The voice was calm, and although she identified it as male, there was something inherently feminine about it. Marcy pulled her head up as high as she could, hoping to catch a glimpse of her surroundings. All she saw was her own belly, high and mountainous. Her cries were muffled by her own lack of energy, but Lewis could see the fear in her eyes.

“Shh, it’s okay,” he speciously reassured her. “You’re going to have a daughter, Marcy. I really believe so. If you can just hold on a little longer.” He smiled, nodding frantically – his nerves having finally got the best of him. His eyes were beginning to flood. “She’ll be our little Genesis.”

Lewis stroked Marcy’s head paternally as she struggled to remove herself from his touch. The air smelled repugnant to her, and she associated it with the mysterious man who had strapped her down and put a person inside of her without her permission. Quickly, Marcy surveyed her memories to assess her whereabouts, and the date. Most of it came back in flashes:

There had been a raid in her sector.

All the women wearing numbers were identified as fertile and taken away.

She had kicked and screamed.

She saw men in riot gear beat her father when he tried to pull them off of her.

She had been so hot, secluded in a bare, metal, space.

There had been blood tests; they had taken blood. But they had also injected something… what was it?

A cage.

Women caged.

Women bleeding.

Women losing consciousness while having monsters ripped from their bodies.
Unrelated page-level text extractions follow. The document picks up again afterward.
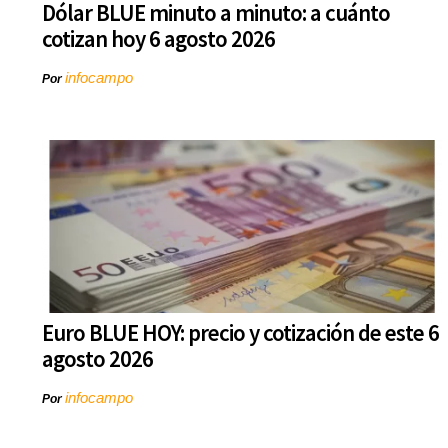
Dólar BLUE minuto a minuto: a cuánto
cotizan hoy 6 agosto 2026
infocampo
Por
Euro BLUE HOY: precio y cotización de este 6
agosto 2026
infocampo
Por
Herself in pain. So much pain she could not think, swallow, or fight.

There had been so many needles.

The doctors all had fire in their eyes.

As the flashes converged, Marcy tried to process what had happened to her body. Her thoughts still lacked linearity, and the more she forced it, the weaker she became. Eventually, Lewis’ sobbing faded to black with the rest of it.

*****

“They’ve discontinued the research on cloning in Sector 8,” Sierra offered as small talk as she and Lewis prepped for surgery.

“I know,” he replied solemnly.

“It’s a good thing. It means there’s more funding for us. More faith.”

“Faith? We’re creating monsters, here.”

Sierra’s glare manifested a gravitational pull that kept Lewis’ eyes glued to hers. “We’re creating people. A population,” she exacted. “There are no monsters in science.”

Lewis frowned, not knowing what he believed anymore. It had been eleven years since he had agreed to Genesis, motivated by a sense of supremacy. It had been naïve to think three scientists could save the world. The world had been relinquished long ago. Still, he couldn’t let go of the feeling that something big was going to happen; that Marcy was the key. It would be foolish to give up just yet.

*****

Screeching; whimpering; gurgling.

The sounds were nearly incomprehensible.

They were certainly undecipherable.

Marcy coerced her eyes open, unsure that she even wanted to see anything. The room was in utter commotion. Everyone seemed to be in hysterics. Finally, Marcy saw what all the fuss was about: a baby lie sprawled on a metal table beside her own. It was swaddled only in wires and tubes; liquids pumped in and out of her tiny body. It was a grotesque and morbid picture. And yet, all Marcy could think was that she had somehow done it.

An easy wave of calm fell over her. Yes, she had done it. Tomorrow, she might awaken to a whole new world. That is, if she were to awaken at all.